-- DATA EXTRACTS follows --
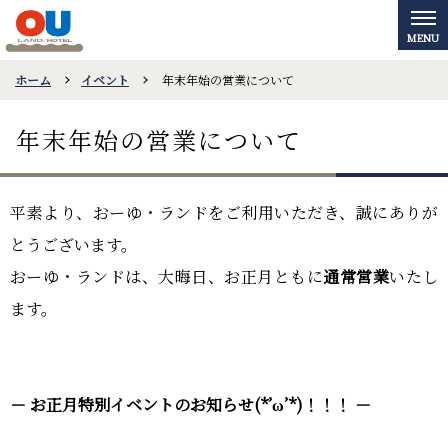
ホーム
イベント
年末年始の営業について
年末年始の営業について
平素より、おーゆ・ランドをご利用いただき、誠にありが
とうございます。
おーゆ・ランドは、大晦日、お正月ともに
通常営業
いたし
ます。
－ お正月特別イベントのお知らせ(*’ω’*)！！！ －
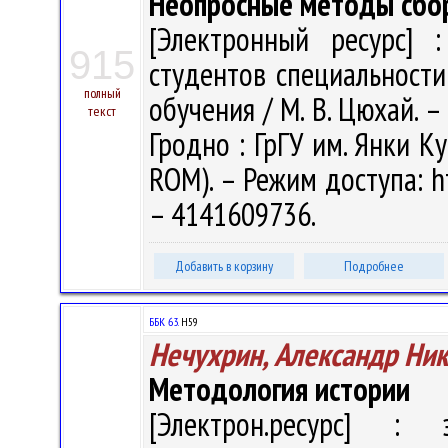
Неопросные методы сбо
[Электронный ресурс] :
915
студентов специальности
полный
обучения / М. В. Цюхай. – 
текст
Гродно : ГрГУ им. Янки Ку
ROM). – Режим доступа: ht
– 4141609736.
Добавить в корзину
Подробнее
ББК 63.
Н59
Нечухрин, Александр Ни
Методология истории
[Электрон.ресурс] : э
-- DATA EXTRACTS concluded --
WORK TO BE COMPLETED: Report, from the entries above, each line where "ресурс" is found.

TASK RESULT:
[Электронный ресурс] :
[Электрон.ресурс] : э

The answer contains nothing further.